Знахарь стоял, наклонив голову, и из-под нависших бровей смотрел на Лору жгучим, хищным взглядом. Казалось, этим взглядом он хотел ее поработить, сделать ее послушной себе; он точно пожирал ее глазами.
— Пусть Лютый Волк подумает о том, что белая жена одна в его вигваме, без подруги, едва ли будет долго жить. Бледнолицые нелегко забывают свою родину и свою любовь. Сердце, которое страдает, не способно к веселью, а ведь великий вождь желает, чтобы жена была бы ему усладой, чтобы радовала ему и взор, и душу. Мой совет, великий вождь, возьми подругу своей жены — она вреда тебе не причинит, на этот счет ты можешь быть покоен.
— Благодарю тебя за твой совет, знахарь, — ответил вождь апачей, — ты говоришь вещим языком мудрости, твой глаз видит и то, что скрыто от взора простого воина. Итак, — обратился он к Лоре, — если ты хочешь, ступай с нами. Подведите ей коня, — приказал он своим воинам. — Ты умеешь ездить верхом?
— Умею.
— Не сердись, дорогой, — еще раз шепнула Лора мужу, — я не могу иначе, мое сердце приказывает мне не оставлять несчастную Елизавету одну, не покидать ее в эту минуту отчаяния и горя. К тому же в стане индейцев я могу быть вам полезной, не заставляйте себя ждать: нетерпение Лютого Волка, вероятно, не долго удастся сдерживать.

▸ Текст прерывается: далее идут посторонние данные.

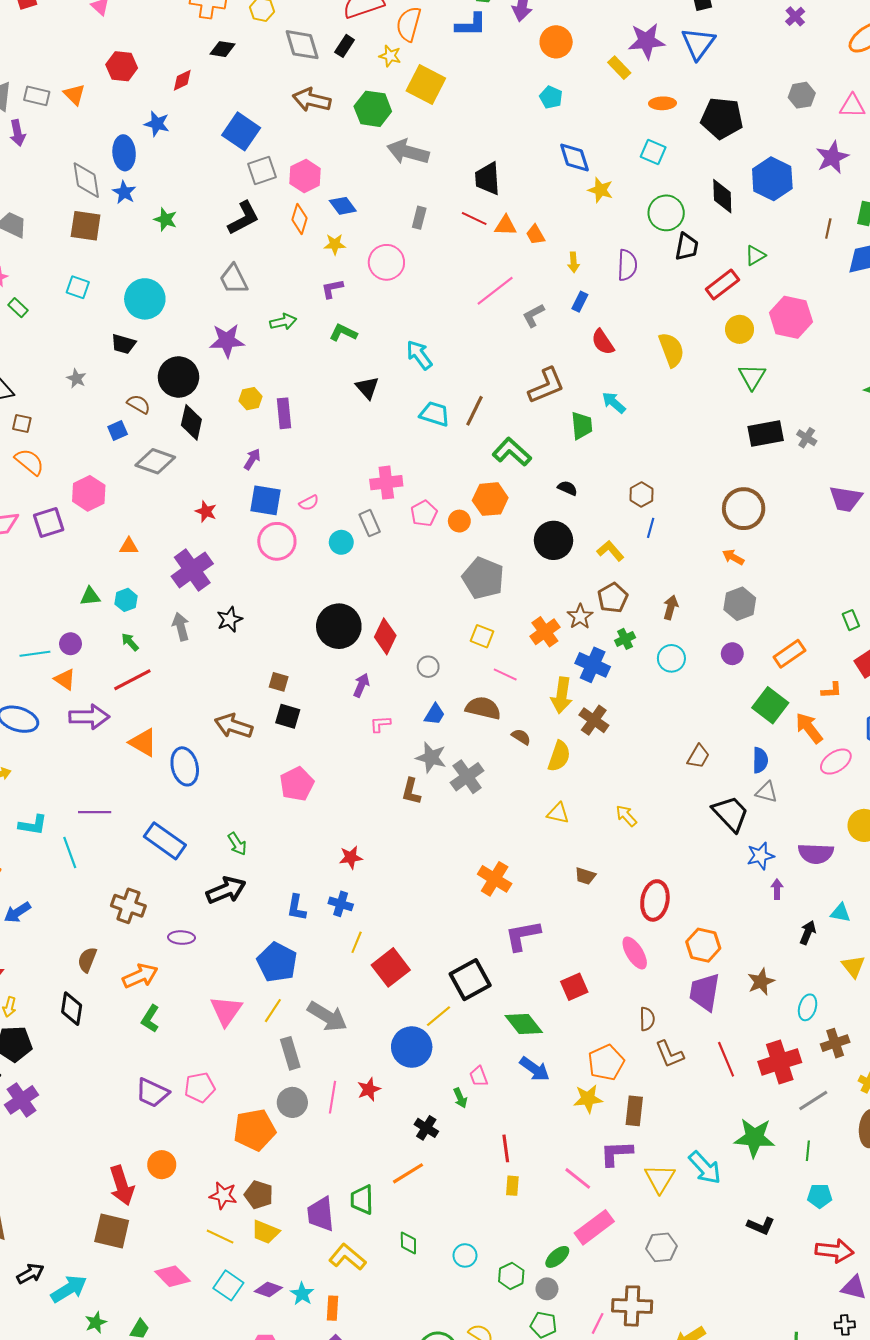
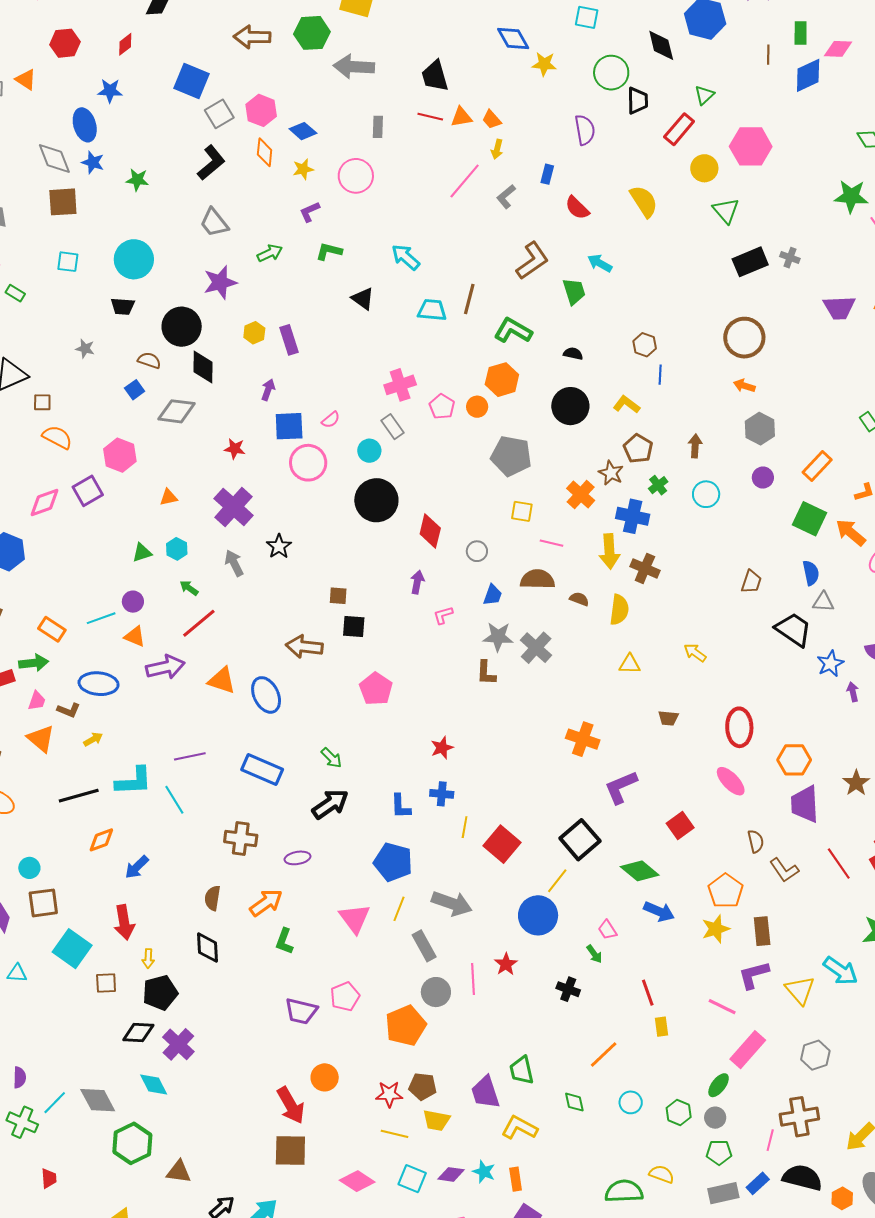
yellow arrow: (574, 262) -> (497, 149), moved, turned 30
black circle: (339, 626) -> (376, 500), moved
cyan L-shape: (33, 825) -> (134, 781), size x1.4
orange line: (408, 1173) -> (604, 1054), moved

— Завтра ночью, — ответил Лейхтвейс на немецком языке, на котором и происходил весь этот разговор, — завтра ночью мы нападем на стан индейцев, и — хотя бы нам пришлось биться с целой тысячей врагов — мы освободим и тебя, и Елизавету.
— Так прощай же, дорогой мой Генрих, до свидания.
— До свидания, ненаглядная моя. Я горжусь тобою: ты — героиня. Ты благороднейшая женщина в мире.
С этими словами разбойник обнял свою жену и сам усадил ее на пылкого рысака, которого ей подвели индейцы.
— Итак, завтра ночью, — повторил Лейхтвейс. — Быть может, мне удастся еще ранее переслать тебе какую-либо весть.
Но в эту минуту Лора быстро и незаметно толкнула своего мужа.
— Потише, милый, — сказала она, — нас подслушивают.
— Подслушивают? — недоверчиво переспросил Лейхтвейс. — Дорогая моя, никто из индейцев ведь не может нас понять.
— Да смотри же, как знахарь насторожил уши. Что, если он знает немецкий язык?
— Не может быть, дитя мое: наш немецкий язык не дается индейцам, он не доступен ни их уху, ни их языку. Будь спокойна, этот знахарь не понял ни одного нашего слова.